Another approach has been to finesse the problem by building models and evidence for them that indeed the correct syntactic structure is in fact assigned by a model that operates in real time, and in effect “top-down”. On this view, speakers have several complete syntactic models with (one hopes) strong descriptive equivalence. But the top-down models are driven up front not only by structural patterns, but by statistical indices on the current likelihood of a particular pattern. So, under any circumstances we are faced with the prospect of inelegant humans, who insist on relating meaning and form via several distinct systems at least one of which is statistical, and the other structural.

Biology of language. Of course, “biolinguistics” should be informed by a combination of biologically based fields: aphasiology, neurolinguistics, cognitive neuroscience, genetics and evolutionary theory. The recent explosion of brain imaging methods has to some extent made brain images a replacement for connectionist modeling as an entre’ to publication: not always to important or good effect.

There was a great deal of skepticism for many years about the relevance of brain studies by those in the central dogma territory of Cambridge. For example, a good friend of us all, made a telling remark when I told him about an early result involving the N400 (the “surprise” component of the ERP brain wave). The result was that the N400 is especially strong at the end of a sentence like “this is the book the frog read [t]” suggesting that there is a real effect of the WH-“trace”. His remark was: “you mean the brain knows…[t]?” But the dogged persistence of a few international labs (e.g., Nijmegen, Jerusalem, Montreal, Leipzig, Seattle, and now New York) has begun to bear fruit on basic questions relating to language organization.

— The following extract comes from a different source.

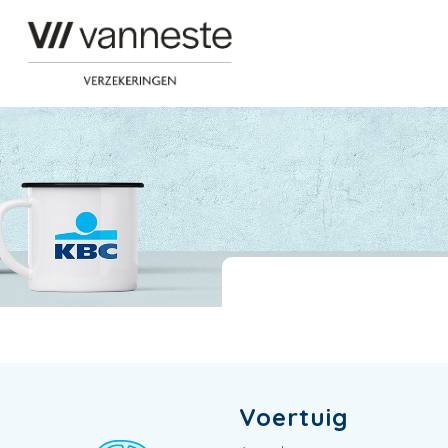
Voertuig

Of great interest now, is a glimmer of emerging study of genetic factors in the emergence of language. I am (I hope) contributing to this effort by focusing on differences in language representation and processing as a function of familial handedness. We have documented with at least 20 behavioral paradigms that right handers process language differently when they also have left handers in their family pedigree: the main difference is that they focus on lexical knowledge more readily than syntactic pattern knowledge. Recently (giving up my prejudice against) brain imaging studies are showing corresponding neurological differences in how the lexicon is organized and when it is accessed during processing. This may give us a handle into what to look for in the maturing language learning brain, as a function of specific polymorphisms associated with phenotypic left handedness. We are beginning to collaborate with laboratories in Leipzig, San Sebastian, Genoa and Trieste on these possibilities.
So where are we today in relation to the original question, interrelating linguistic structure with maturation, behavior and the brain? Many of the specific aspects have been clarified, but an overall theory remains elusive. A few experiments purport to show that component computational processes involved in processing or representing sentences, involve uniquely located and/or timed brain processes. But we are a long way from understanding how such demonstrations will accumulate into a meaningful model. As is the usual case, careful serendipity will probably be our best bet.

Applied Coda.

Linguistics is more than a theoretical discipline. Quite a few (even MIT) linguistics graduates work in applied settings, on computational issues, or saving endangered languages, or on reading programs, just to name a few. In my own case, I have concentrated for years on using comprehension models to improve the readability and enjoyability of texts. A sample of basic methods involve: varying the between-word spacing to coordinate with major comprehension units: varying the clarity of individual letters as a function of their information value. For years, I tried to give away these ideas, but publishers are generally too skittish to accept them. So I patented implementations of these processes and others, and we are marketing them with some emerging success. Morris says this will be the first instance of anyone making money from Linguistics. I’m hoping it will eventually make it possible for an endowed chair of interdisciplinary studies as payback to the field. At the moment, the financial value is mostly theoretical.